Caractérisation et potentialités de matériaux de restauration dentaires avec potentiel adhésif.

par Philippe Francois

Projet de thèse en Doc sciences des materiaux

Sous la direction de Jean-Pierre Attal.

Thèses en préparation à Paris 13 , dans le cadre de École doctorale Galilée (Villetaneuse, Seine-Saint-Denis) depuis le 08-12-2019 .

  • Pas de résumé en français disponible.

  • Résumé

    Today, the trend in dentistry is at the market launch of hybrid materials. Historically, 3 major families of materials have been used to carry out direct restorations in the mouth: resin composites, glass ionomer cements and amalgam. Amalgam is being less and less used because of environmental problems caused by mercury but also for reasons of biocompatibility. Composite resins are the gold standard in dentistry because of their good mechanical and optical properties but their implementation is complicated for the practitioner: they are time consuming, a good sealing is mandatory and adhesive procedures are complicated because the material does not have any intrinsic adhesion.

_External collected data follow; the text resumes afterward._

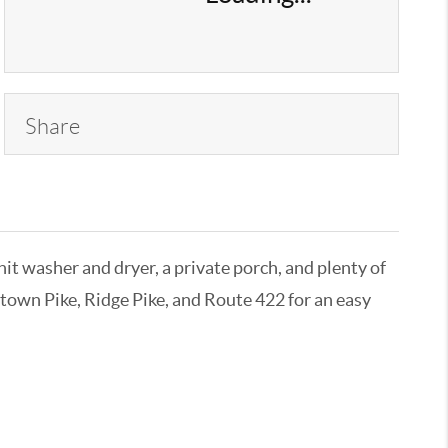
Share
it washer and dryer, a private porch, and plenty of
ntown Pike, Ridge Pike, and Route 422 for an easy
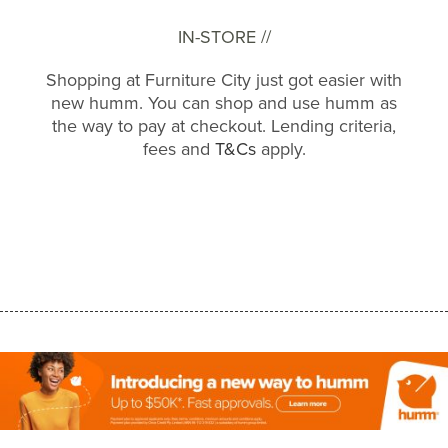
IN-STORE //
Shopping at Furniture City just got easier with
new humm. You can shop and use humm as
the way to pay at checkout. Lending criteria,
fees and
T&Cs
apply.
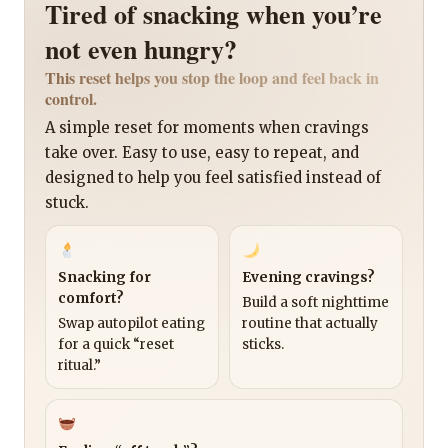
Tired of snacking when you’re
not even hungry?
This reset helps you stop the loop and feel back in
control.
A simple reset for moments when cravings
take over. Easy to use, easy to repeat, and
designed to help you feel satisfied instead of
stuck.
Snacking for
Evening cravings?
comfort?
Build a soft nighttime
Swap autopilot eating
routine that actually
for a quick “reset
sticks.
ritual.”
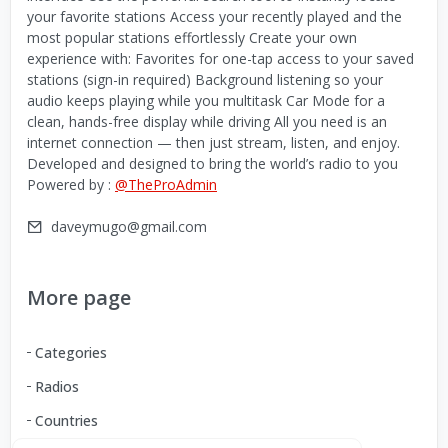
your favorite stations Access your recently played and the
most popular stations effortlessly Create your own
experience with: Favorites for one-tap access to your saved
stations (sign-in required) Background listening so your
audio keeps playing while you multitask Car Mode for a
clean, hands-free display while driving All you need is an
internet connection — then just stream, listen, and enjoy.
Developed and designed to bring the world’s radio to you
Powered by :
@TheProAdmin
daveymugo@gmail.com
More page
Categories
Radios
Countries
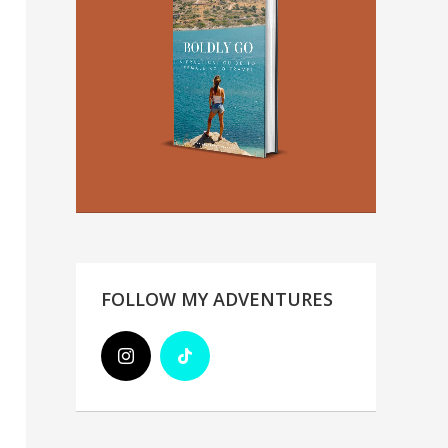
FOLLOW MY ADVENTURES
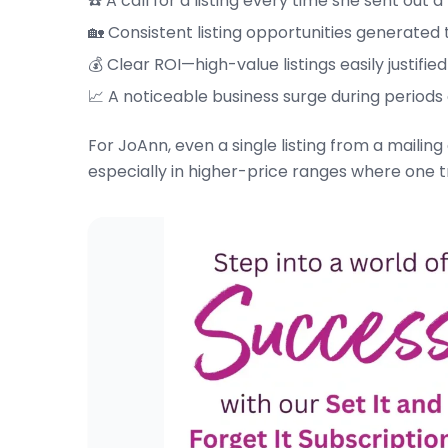
☎️ A call for a listing every time she sent out a
🏡 Consistent listing opportunities generated
💰 Clear ROI—high-value listings easily justif
📈 A noticeable business surge during periods
For JoAnn, even a single listing from a mail
especially in higher-price ranges where one 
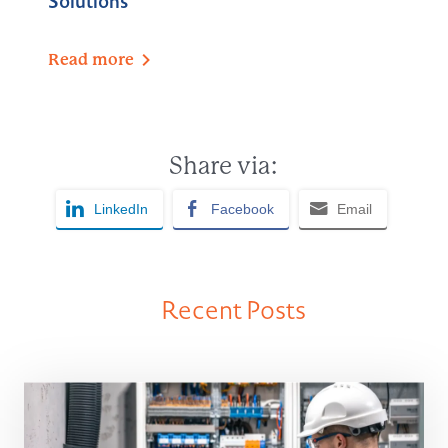
Solutions
Read
more
Share via:
LinkedIn
Facebook
Email
Recent Posts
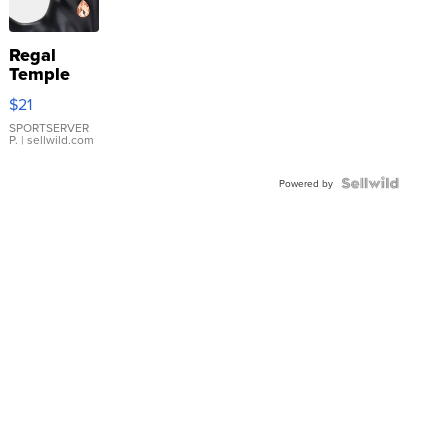
Regal
Temple
Droplet
$21
Earrings
SPORTSERVER
P.
| sellwild.com
Powered by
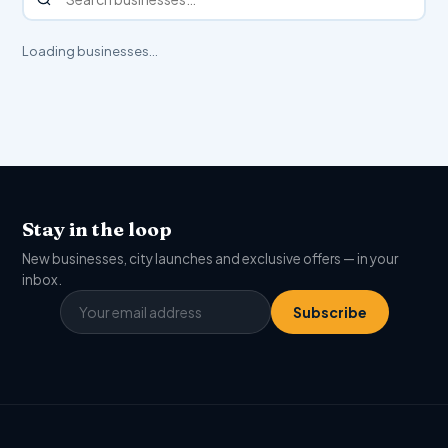
Loading businesses…
Stay in the loop
New businesses, city launches and exclusive offers — in your
inbox.
Subscribe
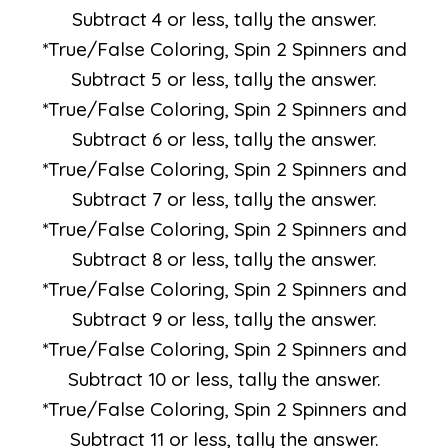
Subtract 4 or less, tally the answer.
*True/False Coloring, Spin 2 Spinners and
Subtract 5 or less, tally the answer.
*True/False Coloring, Spin 2 Spinners and
Subtract 6 or less, tally the answer.
*True/False Coloring, Spin 2 Spinners and
Subtract 7 or less, tally the answer.
*True/False Coloring, Spin 2 Spinners and
Subtract 8 or less, tally the answer.
*True/False Coloring, Spin 2 Spinners and
Subtract 9 or less, tally the answer.
*True/False Coloring, Spin 2 Spinners and
Subtract 10 or less, tally the answer.
*True/False Coloring, Spin 2 Spinners and
Subtract 11 or less, tally the answer.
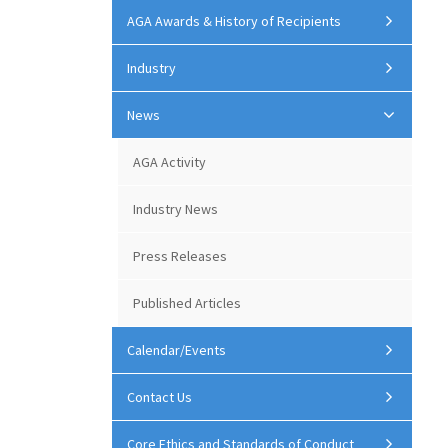
AGA Awards & History of Recipients
Industry
News
AGA Activity
Industry News
Press Releases
Published Articles
Calendar/Events
Contact Us
Core Ethics and Standards of Conduct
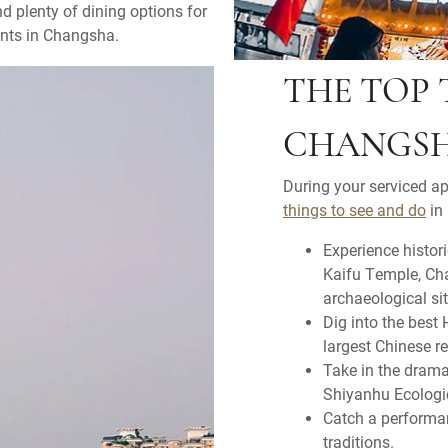
nd plenty of dining options for
ents in Changsha.
THE TOP 
CHANGS
During your serviced a
things to see and do
in 
Experience histor
Kaifu Temple, Ch
archaeological sit
Dig into the best
largest Chinese r
Take in the dram
Shiyanhu Ecologi
Catch a performan
traditions.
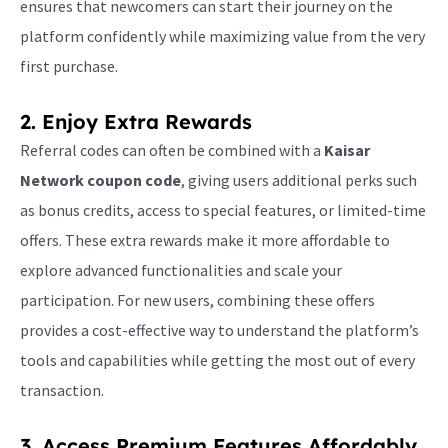
ensures that newcomers can start their journey on the
platform confidently while maximizing value from the very
first purchase.
2. Enjoy Extra Rewards
Referral codes can often be combined with a
Kaisar
Network coupon code
, giving users additional perks such
as bonus credits, access to special features, or limited-time
offers. These extra rewards make it more affordable to
explore advanced functionalities and scale your
participation. For new users, combining these offers
provides a cost-effective way to understand the platform’s
tools and capabilities while getting the most out of every
transaction.
3. Access Premium Features Affordably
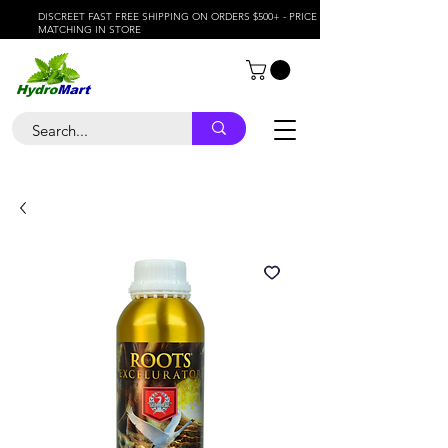
DISCREET FAST FREE SHIPPING ON ORDERS $500+ - PRICE
MATCHING IN STORE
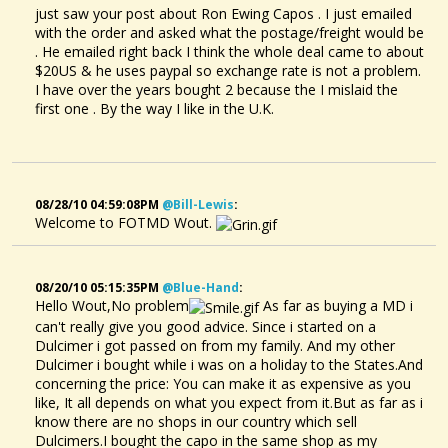
just saw your post about Ron Ewing Capos . I just emailed
with the order and asked what the postage/freight would be
. He emailed right back I think the whole deal came to about
$20US & he uses paypal so exchange rate is not a problem.
I have over the years bought 2 because the I mislaid the
first one . By the way I like in the U.K.
08/28/10 04:59:08PM
@bill-Lewis
:
Welcome to FOTMD Wout.
08/20/10 05:15:35PM
@blue-Hand
:
Hello Wout,No problem
As far as buying a MD i
can't really give you good advice. Since i started on a
Dulcimer i got passed on from my family. And my other
Dulcimer i bought while i was on a holiday to the States.And
concerning the price: You can make it as expensive as you
like, It all depends on what you expect from it.But as far as i
know there are no shops in our country which sell
Dulcimers.I bought the capo in the same shop as my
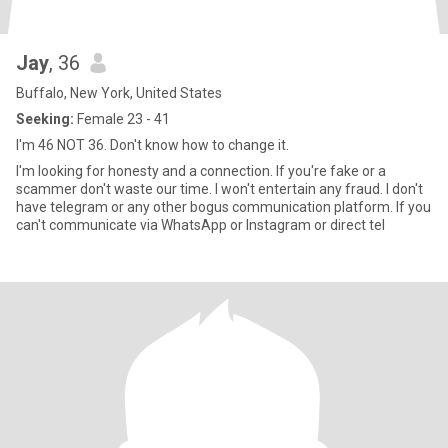
Jay
, 36
Buffalo, New York, United States
Seeking:
Female 23 - 41
I'm 46 NOT 36. Don't know how to change it.
I'm looking for honesty and a connection. If you're fake or a
scammer don't waste our time. I won't entertain any fraud. I don't
have telegram or any other bogus communication platform. If you
can't communicate via WhatsApp or Instagram or direct tel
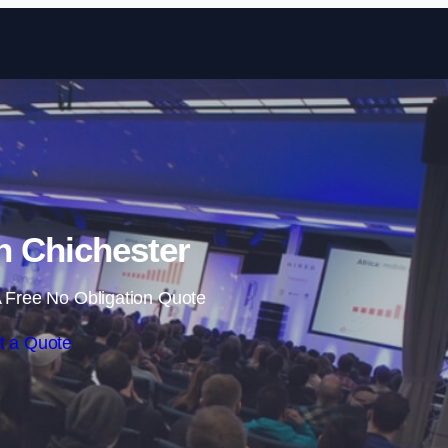
Skip to content
in Chichester
 Free No Obligation Quote
t a Quote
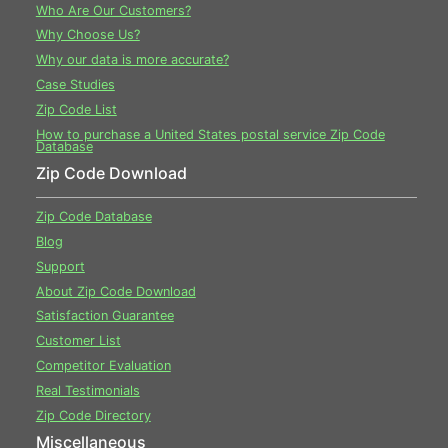
Who Are Our Customers?
Why Choose Us?
Why our data is more accurate?
Case Studies
Zip Code List
How to purchase a United States postal service Zip Code
Database
Zip Code Download
Zip Code Database
Blog
Support
About Zip Code Download
Satisfaction Guarantee
Customer List
Competitor Evaluation
Real Testimonials
Zip Code Directory
Miscellaneous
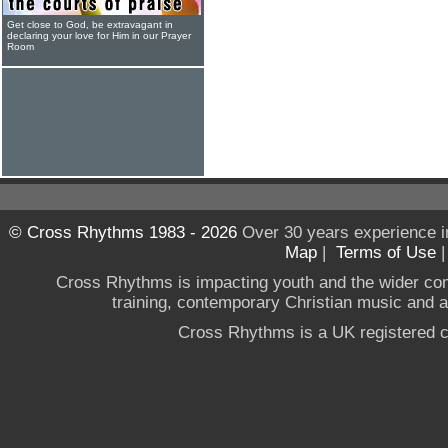
Get close to God, be extravagant in
declaring your love for Him in our Prayer
Room
© Cross Rhythms 1983 - 2026
Over 30 years experience i
Map
|
Terms of Use
Cross Rhythms is impacting youth and the wider co
training, contemporary Christian music and a g
Cross Rhythms is a UK registered c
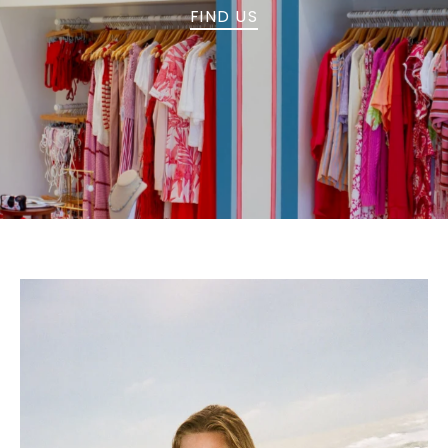
FIND US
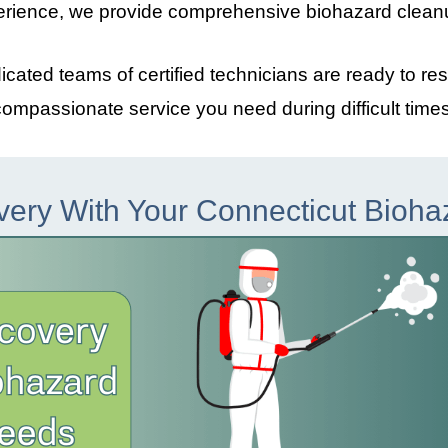
erience, we provide comprehensive biohazard clean
dicated teams of certified technicians are ready to re
compassionate service you need during difficult times
very With Your Connecticut Bioh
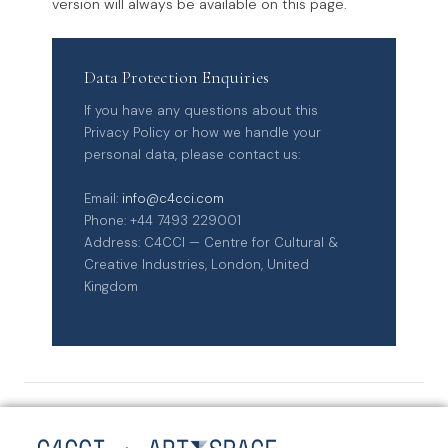
version will always be available on this page.
Data Protection Enquiries
If you have any questions about this
Privacy Policy or how we handle your
personal data, please contact us:
Email:
info@c4cci.com
Phone: +44 7493 229001
Address: C4CCI — Centre for Cultural &
Creative Industries, London, United
Kingdom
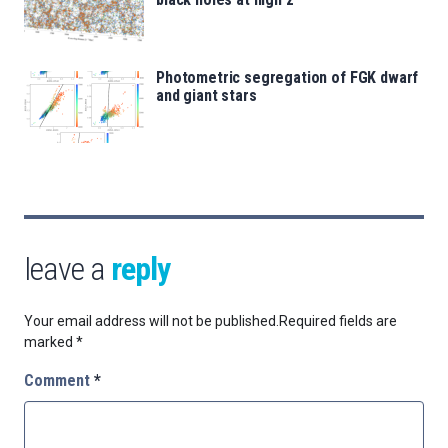
Photometric segregation of FGK dwarf
and giant stars
leave a
reply
Your email address will not be published.
Required fields are
marked
*
Comment
*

Glass-ionomer cements (GICs) are easy to use, have an intrinsic adhesion to hard dental tissues, and are able to release fluoride but their weak mechanical properties limit their use as definitive restoration. In order to try to overcome this problem, new mechnically reinforced generations of GIC called high viscous glass ionomer cements (HV-GIC) have been lauched on the market. The goal of new "hybrid" materials, between the composite and the glass ionomer cements, is to combine the advantages of each of these families in order to offer to the greatest number of practitioners the possibility of performing efficient restorations. While this idea had been a failure twenty years ago, developments in chemistry have made possible the appearance of promising new formulations on the market in recent years. To date, little data is available on new generations of high viscous glass ionomer cements and these "hybrid materials". The purpose of this thesis is at first to understand their chemistry and to characterize their mechanical and adhesive properties. In a second time, other properties of these materials will be studied as their bioactivity, their aesthetics and their biocompatibility.